Inspired by something Aibileen has said about her son, Skeeter has a dangerous plan. But she can not do it alone, she needs the help of Aibileen and later also Minny. As the story unfolds and the plan is set in motion, we also follow all the women (colored and white) in their daily life with husbands, children or the lack hereof in the segregated society of Southern USA in the early 1960'es. This is as exotic to me as it would've been if the book had taken place in Japan or the African jungle since I am Danish and live in Denmark (and wasn't born back then). But is is worth thinking about the fact that those things happened less than 50 years ago.
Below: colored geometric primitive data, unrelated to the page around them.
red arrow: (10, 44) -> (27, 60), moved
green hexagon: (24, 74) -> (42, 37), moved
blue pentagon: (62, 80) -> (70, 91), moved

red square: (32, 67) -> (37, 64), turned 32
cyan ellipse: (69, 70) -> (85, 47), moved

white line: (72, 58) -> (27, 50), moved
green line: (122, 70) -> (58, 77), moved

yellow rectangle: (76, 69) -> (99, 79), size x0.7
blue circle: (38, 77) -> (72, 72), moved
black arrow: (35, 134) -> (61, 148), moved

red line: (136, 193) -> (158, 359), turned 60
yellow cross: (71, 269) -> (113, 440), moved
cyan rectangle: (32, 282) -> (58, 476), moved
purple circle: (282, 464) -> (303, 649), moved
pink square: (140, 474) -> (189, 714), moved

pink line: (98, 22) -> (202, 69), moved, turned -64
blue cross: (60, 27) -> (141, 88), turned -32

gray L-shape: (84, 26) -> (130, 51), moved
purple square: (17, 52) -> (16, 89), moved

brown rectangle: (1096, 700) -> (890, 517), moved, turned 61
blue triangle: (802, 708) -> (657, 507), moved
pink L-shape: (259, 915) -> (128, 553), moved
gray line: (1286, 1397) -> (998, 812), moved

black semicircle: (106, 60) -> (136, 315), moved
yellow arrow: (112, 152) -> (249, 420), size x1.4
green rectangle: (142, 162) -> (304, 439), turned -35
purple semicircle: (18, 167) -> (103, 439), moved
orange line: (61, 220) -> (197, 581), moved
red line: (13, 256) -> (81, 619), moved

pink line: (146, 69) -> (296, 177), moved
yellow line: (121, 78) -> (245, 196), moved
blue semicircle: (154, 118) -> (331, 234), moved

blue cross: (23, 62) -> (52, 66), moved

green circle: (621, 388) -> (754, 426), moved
I am the last one to deny that the main thematics in this book unfortunately are something that still holds true in one way or the other, also in Denmark, in our day and age. And there is no way I would ever feel indifferent to this particluar period of the American history. I do believe that this is not just America's history, it is also the rest of the world's history. All that said, it IS America's history, and while we all can learn, I am not sure the book will have the same impact and bestseller nature in Denmark, even though it has just been translated. The Danish title is, byt the way, "Niceville" with the under title (translated to): three women, two worlds, one story. And I thought you should se the Danish cover of the book. Personally I think the cover spells "female lit" - somthing which will not make any men thinking of picking this book up. A shame, if you ask me. However, having called the book the Danish equivalent of The Help would not had made any sense in Danish.

Anyway, if you haven't read this book, do it. It was a fantastic story.

4 comments:

Anonymous said...

So the Danish title is really in English? I'm not really feeling the love for either that title, or the cover!

Søren said...

This man will think of picking up this book :-)

Sounds like a book in the tradition of The Secret Life of Bees, The Color Purple and To Kill a Mockingbird.

Thanks for the review.

Unknown said...

I'm so pleased that you enjoyed this one, but I don't think I'd ever have picked up a book called Niceville - it looks like a very cheesy book! It is amazing how much covers/titles change from country to country.

Marg said...

I know that I am very, very late in commenting, but I saw this post in my reader and thought, oh, news of a new Kathryn Stockett book!

Niceville and this cover don't really fit, but still.